3.9 ‘readn’, ‘writen’, and ‘readline’ Functions

  • Stream sockets(e.g., TCP sockets) exhibit a behavior with the read and write functions that differs from normal file I/O. A read or write on a stream socket might input or output fewer bytes than requested, but this is not an error condition. The reason is that buffer limits might be reached for the socket in the kernel. All that is required to input or output the remaining bytes is for the caller to invoke the read or write function again. This scenario is always a possibility on a stream socket with read, but is normally seen with write only if the socket is nonblocking.
  • We provide the following three functions that we use whenever we read from or write to a stream socket:
#include "unp.h"
ssize_t readn(int filedes, void *buff, size_t nbytes);
ssize_t writen(int filedes, const void *buff, size_t nbytes);
ssize_t readline(int filedes, void *buff, size_t maxlen);
All return: number of bytes read or written, –1 on error

  • Our three functions look for the error EINTR and continue reading or writing if the error occurs. We handle the error here, instead of forcing the caller to call readn or writen again.
  • Our readline function is very inefficient since it calls the system’s read function once for every byte of data. When faced with the desire to read lines from a socket, it is tempting to turn to the standard I/O library(“stdio”). We will discuss this approach in Section 14.8, but it is dangerous: The same stdio buffering that solves this performance problem creates numerous logistical problems that can lead to well-hidden bugs in your application.
  • The reason is that the state of the stdio buffers is not exposed. Consider a line-based protocol between a client and a server, where several clients and servers using that protocol may be implemented over time. Good “defensive programming” techniques require these programs to not only expect their counterparts to follow the network protocol, but to check for unexpected network traffic as well.

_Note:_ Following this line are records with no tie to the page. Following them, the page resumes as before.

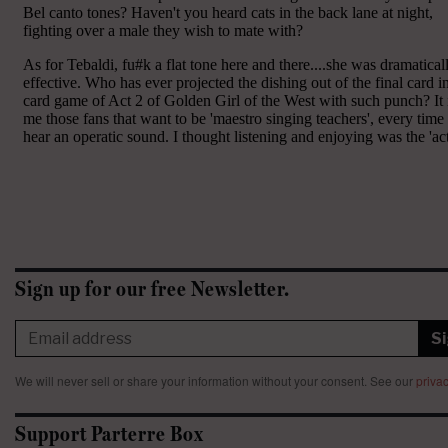
Sign up for our free Newsletter.
S
We will never sell or share your information without your consent.
See our
privac
Support Parterre Box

Such protocol violations should be reported as errors so that bugs are noticed and fixed (and malicious attempts are detected as well), and also so that network applications can recover from problem traffic and continue working if possible. Using stdio to buffer data for performance flies in the face of these goals since the application has no way to tell if unexpected data is being held in the stdio buffers at any given time.
  • There are many line-based network protocols such as SMTP, HTTP, the FTP control connection protocol and finger. So, the desire to operate on lines is strong. Advice is to think in terms of buffers and not lines: read buffers of data, and if a line is expected, check the buffer to see if it contains that line.

  • Figure 3.18 shows a faster version of the readline function, which uses its own buffering rather than stdio buffering. The state of readline’s internal buffer is exposed, so callers have visibility into exactly what has been received.
  • 2–21
    The internal function my_read reads up to MAXLINE characters at a time and then returns them, one at a time.
  • 29
    The only change to the readline function itself is to call my_read instead of read.
  • 42–48
    A new function, readlinebuf, exposes the internal buffer state so that callers can check and see if more data was received beyond a single line.
  • By using static variables in readline.c to maintain the state information across successive calls, the functions are not re-entrant or thread-safe. We will discuss this in Sections 11.18 and 26.5. We will develop a thread-safe version using thread-specific data in Figure 26.11.

3.10 Summary

Exercises 3.1

Why must value-result arguments such as the length of a socket address structure be passed by reference?

  • In C, a function cannot change the value of an argument that is passed by value. For a called function to modify a value passed by the caller requires that the caller pass a pointer to the value to be modified.

Exercises 3.2

Why do both the readn and writen functions copy the void* pointer into a char* pointer?

  • The pointer must be incremented by the number of bytes read or written, but C does not allow a void pointer to be incremented since the compiler does not know the datatype pointed to.